Bu Song diam saja, akan tetapi di dalam hati ia tidak setuju dengan perbuatan suhunya ini yang dianggap juga sia-sia belaka, tidak mungkin dapat mengobati penyakit para penjudi, malah hanya menimbulkan dendam dalam hati mereka terhadap suhunya. Kim-mo Taisu memandang muridnya dengan tajam sambil tersenyum, mengerti bahwa muridnya tentu saja tidak setuju, akan tetapi melihat mulut muridnya tidak mengeluarkan kata-kata sesuatu, diam-diam ia makin kagum. Bocah ini kecil-kecil sudah tahu akan arti ketaatan murid terhadap guru, dan pandai pula menyimpan perasaan. Akan tetapi ia belum menguji sampai di mana keuletan dan ketahanan hati muridnya ini.

"Bu Song, kau melihat gunung itu?" Ia menudingkan telunjuknya ke arah sebuah bukit di selatan. "Itu adalah Gunung Tapie-san. Aku ada urusan penting ke sana, harus cepat-cepat berangkat. Kau bawalah pundi-pundi uang ini dan kau susullah aku ke sana. Carilah jalan menuju puncaknya. Beranikah kau?"

"Mengapa tidak berani, Suhu?" "Baik, nah, sampai jumpa di pegunungan itu. Aku pergi sekarang!" Setelah berkata demikian, Kim-mo Taisu menyerahkan pundi-pundi uang dan sekali berkelebat ia telah lenyap. Untuk kedua kalinya Bu Song kagum karena gerakan gurunya itu sama sekali tidak kelihatan, tahu-tahu bergerak dan lenyap begitu saja, seakan-akan suhunya pandai ilmu "menghilang". Ia memandang pundi-pundi itu kemudian mengikatkanya di punggung, lalu mulailah anak ini melangkah menuju ke selatan. Bukit itu masih jauh, hanya kelihatan menjulang tinggi, puncaknya tertutup awan. Akan tetapi ia tidak merasa jerih. Ia percaya penuh bahwa suhunya pasti menanti di sana. Mengejar ilmu harus berani menderita sengsara, ini adalah ucapan ayahnya. Apapun akan ia jalani untuk mentaati perintah suhunya. Hatinya lapang, langkahnya ringan, akan tetapi perutnya lapar sekali, Anak kecil ini memandang ke sekeliling, hanya pohon-pohon belaka, tidak ada dusun, maka tersenyumlah ia. Kejanggalan yang menggelikan hatinya. Ia membawa banyak uang, malah beberapa potong uang kecil sisa hasilnya bekerja masih terdapat di saku. Akan tetapi, di dalam hutan seperti ini, apa gunanya banyak uang? Di kota orang berlomba mencari uang, akan tetapi di tempat seperti ini, uang segudang pun tiada gunanya!
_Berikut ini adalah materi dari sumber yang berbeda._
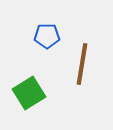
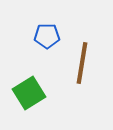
brown line: moved 1 px up
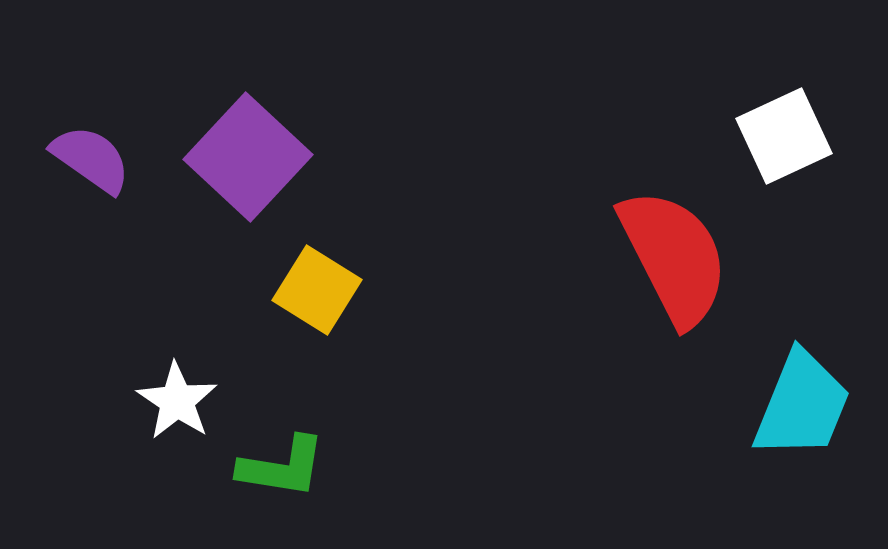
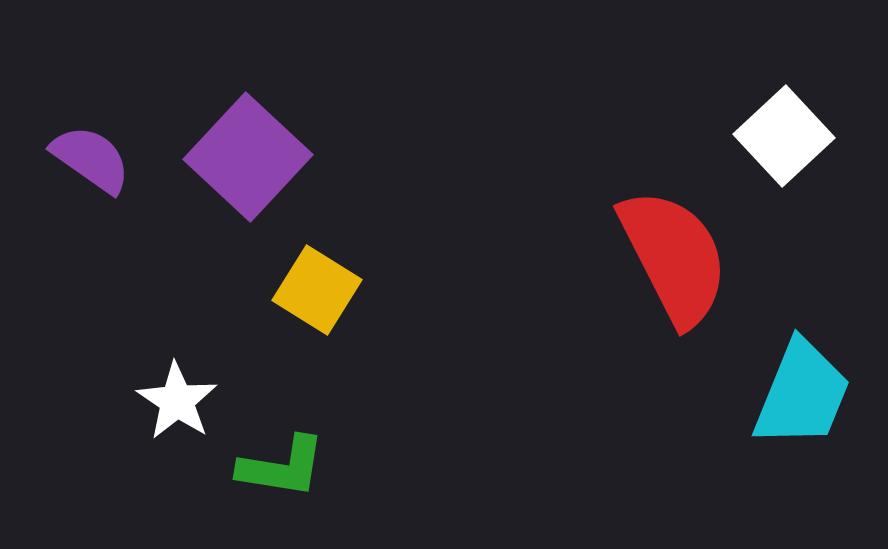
white square: rotated 18 degrees counterclockwise
cyan trapezoid: moved 11 px up
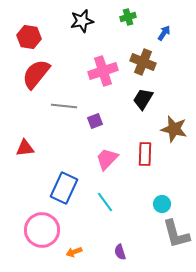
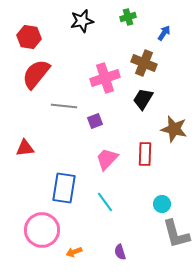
brown cross: moved 1 px right, 1 px down
pink cross: moved 2 px right, 7 px down
blue rectangle: rotated 16 degrees counterclockwise
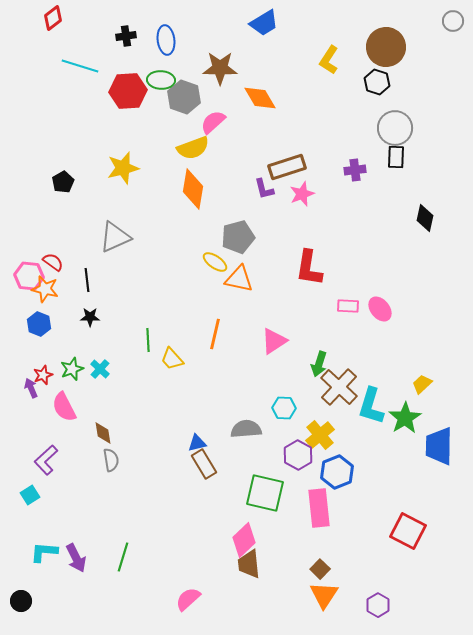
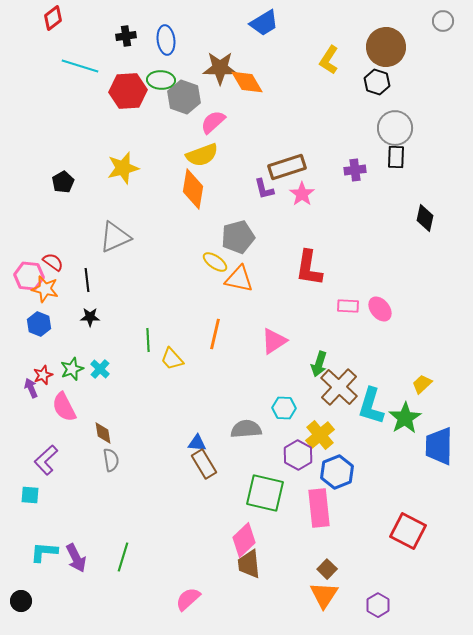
gray circle at (453, 21): moved 10 px left
orange diamond at (260, 98): moved 13 px left, 16 px up
yellow semicircle at (193, 148): moved 9 px right, 7 px down
pink star at (302, 194): rotated 15 degrees counterclockwise
blue triangle at (197, 443): rotated 18 degrees clockwise
cyan square at (30, 495): rotated 36 degrees clockwise
brown square at (320, 569): moved 7 px right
Dua hari sudah ia berjalan, melalui hutan-hutan belaka. Tidak ada dusun, tidak ada rumah orang di mana ia dapat mencari pengisi perut. Namun, perantauannya selama ini membuat Bu Song selain tahan lapar, juga mendapatkan pengalaman, menambah akalnya untuk mengisi perut kosong. Buah-buahan, telur-telur di sarang burung, kalau perlu malah daun-daun muda dan beberapa macam ubi, dapat ia pergunakan untuk mengusir lapar. Soal minum tidaklah sukar, karena banyak terdapat sumber-sumber air atau sungai-sungai kecil. Hatinya lega karena akhirnya sampai juga ia ke kaki Gunung Tapie-san.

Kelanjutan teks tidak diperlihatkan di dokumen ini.